The content of the
permanent control data sets is based on intervals and ranges in your
data. The RANGES= and INT= parameters work together to flag datetime
gaps. When you specify the INT= parameter on %RMDUPCHK, you define
the maximum gap allowable between records in the same range. If the
gap between datetimes for two consecutive records exceeds this value,
then a new range is created. When you specify the RANGES= parameter
on %RMDUPCHK, you define the maximum number of ranges that are allowed
to be in the raw data during the current ETL process or job. If the
raw data exceeds the maximum number of ranges, then processing stops
and you receive an error message.
A range is deleted when
the end-of-range datetime value is older than the number of weeks
that are specified on the KEEP= parameter on %RMDUPCHK. However,
if your data is continuous, then you have only one range. Your control
information is never aged out because the end-of-range datetime value
is constantly extended by new datetime information.
Here are the ways that
ranges are used with data that is continuous and data that is not
continuous:
-
If your data is continuous and
does not have any datetime gaps that exceed the value of the INT=
parameter, then your data always updates the same range. In this
case, the permanent control data set contains one range for each unique
value of the variable that is specified by the IDVAR= parameter. The
values of that variable are typically the machine or system names
from which the raw data originated.
-
If your data is not continuous,
then the permanent control data set contains multiple ranges for each
unique value of the variable that is specified by the IDVAR= parameter.
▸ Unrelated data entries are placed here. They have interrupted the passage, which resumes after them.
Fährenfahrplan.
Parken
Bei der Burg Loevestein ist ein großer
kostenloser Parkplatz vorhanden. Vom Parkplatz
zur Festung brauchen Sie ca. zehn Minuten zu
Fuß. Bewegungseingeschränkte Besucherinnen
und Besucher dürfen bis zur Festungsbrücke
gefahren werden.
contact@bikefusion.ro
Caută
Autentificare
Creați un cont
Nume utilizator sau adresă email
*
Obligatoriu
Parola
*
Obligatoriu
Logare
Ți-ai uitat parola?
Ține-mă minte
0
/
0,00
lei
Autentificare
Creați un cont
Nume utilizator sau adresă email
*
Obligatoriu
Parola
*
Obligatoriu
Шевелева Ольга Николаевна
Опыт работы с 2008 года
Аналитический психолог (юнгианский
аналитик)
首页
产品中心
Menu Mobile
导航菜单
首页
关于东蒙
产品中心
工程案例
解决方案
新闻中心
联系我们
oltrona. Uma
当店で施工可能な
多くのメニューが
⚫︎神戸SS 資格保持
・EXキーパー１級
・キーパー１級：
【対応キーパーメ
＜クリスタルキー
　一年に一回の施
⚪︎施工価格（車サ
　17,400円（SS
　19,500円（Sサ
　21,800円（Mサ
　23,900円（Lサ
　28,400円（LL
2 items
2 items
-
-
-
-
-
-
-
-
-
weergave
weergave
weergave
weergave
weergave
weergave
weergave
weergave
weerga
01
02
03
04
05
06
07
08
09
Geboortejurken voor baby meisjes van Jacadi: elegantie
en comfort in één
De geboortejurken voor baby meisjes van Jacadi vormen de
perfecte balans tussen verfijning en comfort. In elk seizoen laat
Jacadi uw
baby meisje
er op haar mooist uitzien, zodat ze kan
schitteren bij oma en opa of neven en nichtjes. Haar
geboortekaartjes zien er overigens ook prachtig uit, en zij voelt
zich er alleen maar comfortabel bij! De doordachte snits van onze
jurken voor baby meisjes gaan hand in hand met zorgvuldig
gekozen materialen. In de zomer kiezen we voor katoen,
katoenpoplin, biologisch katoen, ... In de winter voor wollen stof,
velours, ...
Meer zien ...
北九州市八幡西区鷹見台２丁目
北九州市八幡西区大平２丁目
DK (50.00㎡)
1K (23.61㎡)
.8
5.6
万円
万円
Each range is prefixed with a value of the variable that is specified
by the IDVAR= parameter.
Note: For the HP Reporter and VMware
adapters, one set of control data sets is created for each table by
default. You can create just one set of control data sets for these
adapters. To do so, specify a three-character identifier in the SOURCE=
parameter of the %RMDUPCHK macro. SAS IT Resource Management then
prefixes that identifier to the control data set.